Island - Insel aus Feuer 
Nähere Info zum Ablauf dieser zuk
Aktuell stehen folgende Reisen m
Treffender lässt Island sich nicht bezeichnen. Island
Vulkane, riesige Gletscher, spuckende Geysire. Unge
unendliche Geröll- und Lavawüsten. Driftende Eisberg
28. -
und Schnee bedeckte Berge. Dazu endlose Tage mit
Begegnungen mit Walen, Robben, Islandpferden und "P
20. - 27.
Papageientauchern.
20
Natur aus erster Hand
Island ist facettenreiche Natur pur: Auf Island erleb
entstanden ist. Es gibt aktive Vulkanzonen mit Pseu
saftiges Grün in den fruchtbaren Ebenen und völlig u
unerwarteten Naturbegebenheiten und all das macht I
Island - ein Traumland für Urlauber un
===============
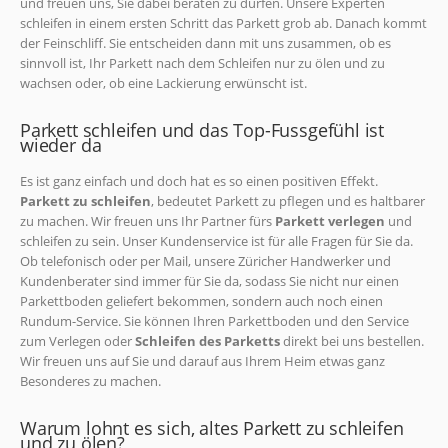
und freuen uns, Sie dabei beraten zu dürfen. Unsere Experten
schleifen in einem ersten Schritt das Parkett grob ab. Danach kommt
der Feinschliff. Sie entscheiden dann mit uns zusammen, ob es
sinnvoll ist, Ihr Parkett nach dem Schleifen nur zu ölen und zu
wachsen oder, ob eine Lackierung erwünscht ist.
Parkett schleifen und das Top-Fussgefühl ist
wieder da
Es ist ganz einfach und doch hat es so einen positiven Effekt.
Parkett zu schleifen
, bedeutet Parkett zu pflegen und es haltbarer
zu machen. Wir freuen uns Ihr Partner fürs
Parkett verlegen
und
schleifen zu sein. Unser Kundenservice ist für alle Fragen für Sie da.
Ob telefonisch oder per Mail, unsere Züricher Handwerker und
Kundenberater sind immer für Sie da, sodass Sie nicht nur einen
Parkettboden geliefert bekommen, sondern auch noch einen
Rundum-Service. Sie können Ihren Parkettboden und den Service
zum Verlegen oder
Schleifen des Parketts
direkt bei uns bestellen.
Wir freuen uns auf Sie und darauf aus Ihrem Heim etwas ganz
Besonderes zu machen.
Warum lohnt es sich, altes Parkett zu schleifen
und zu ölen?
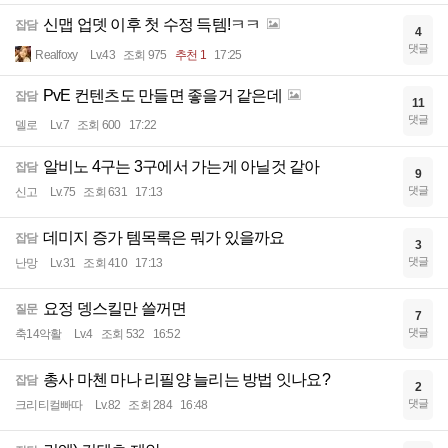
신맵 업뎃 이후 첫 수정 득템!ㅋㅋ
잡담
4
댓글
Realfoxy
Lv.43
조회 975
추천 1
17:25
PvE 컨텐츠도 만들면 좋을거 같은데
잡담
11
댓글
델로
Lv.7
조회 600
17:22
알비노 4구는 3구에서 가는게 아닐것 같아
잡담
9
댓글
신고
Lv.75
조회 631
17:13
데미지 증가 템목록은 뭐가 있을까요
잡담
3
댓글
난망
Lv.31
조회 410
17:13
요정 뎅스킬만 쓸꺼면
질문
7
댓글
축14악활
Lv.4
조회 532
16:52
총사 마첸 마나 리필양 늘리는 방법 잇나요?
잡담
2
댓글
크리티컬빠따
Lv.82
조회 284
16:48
===============
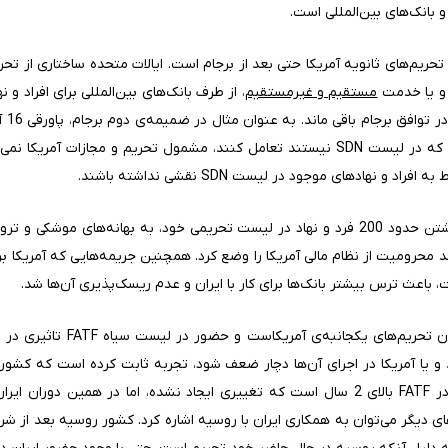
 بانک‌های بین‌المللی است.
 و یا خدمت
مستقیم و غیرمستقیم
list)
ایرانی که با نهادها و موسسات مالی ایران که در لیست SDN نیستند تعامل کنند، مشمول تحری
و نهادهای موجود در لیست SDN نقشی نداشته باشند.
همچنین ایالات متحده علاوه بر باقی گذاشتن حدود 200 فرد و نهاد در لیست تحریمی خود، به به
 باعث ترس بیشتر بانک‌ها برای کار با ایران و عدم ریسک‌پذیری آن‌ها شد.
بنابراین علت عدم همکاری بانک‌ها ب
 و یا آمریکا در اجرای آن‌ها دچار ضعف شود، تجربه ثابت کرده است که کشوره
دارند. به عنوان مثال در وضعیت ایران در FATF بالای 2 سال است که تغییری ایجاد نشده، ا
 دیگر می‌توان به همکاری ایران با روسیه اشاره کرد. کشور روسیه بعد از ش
===============
* [EXERCISE BRIEF]:
The range runs from the line with "Treffender lässt Island" up to and including the line with "entstanden ist. Es" in the listing above; please write out exactly those lines and nothing more.

* [PROBLEM SOLUTION]:
Treffender lässt Island sich nicht bezeichnen. Island
Vulkane, riesige Gletscher, spuckende Geysire. Unge
unendliche Geröll- und Lavawüsten. Driftende Eisberg
28. -
und Schnee bedeckte Berge. Dazu endlose Tage mit
Begegnungen mit Walen, Robben, Islandpferden und "P
20. - 27.
Papageientauchern.
20
Natur aus erster Hand
Island ist facettenreiche Natur pur: Auf Island erleb
entstanden ist. Es gibt aktive Vulkanzonen mit Pseu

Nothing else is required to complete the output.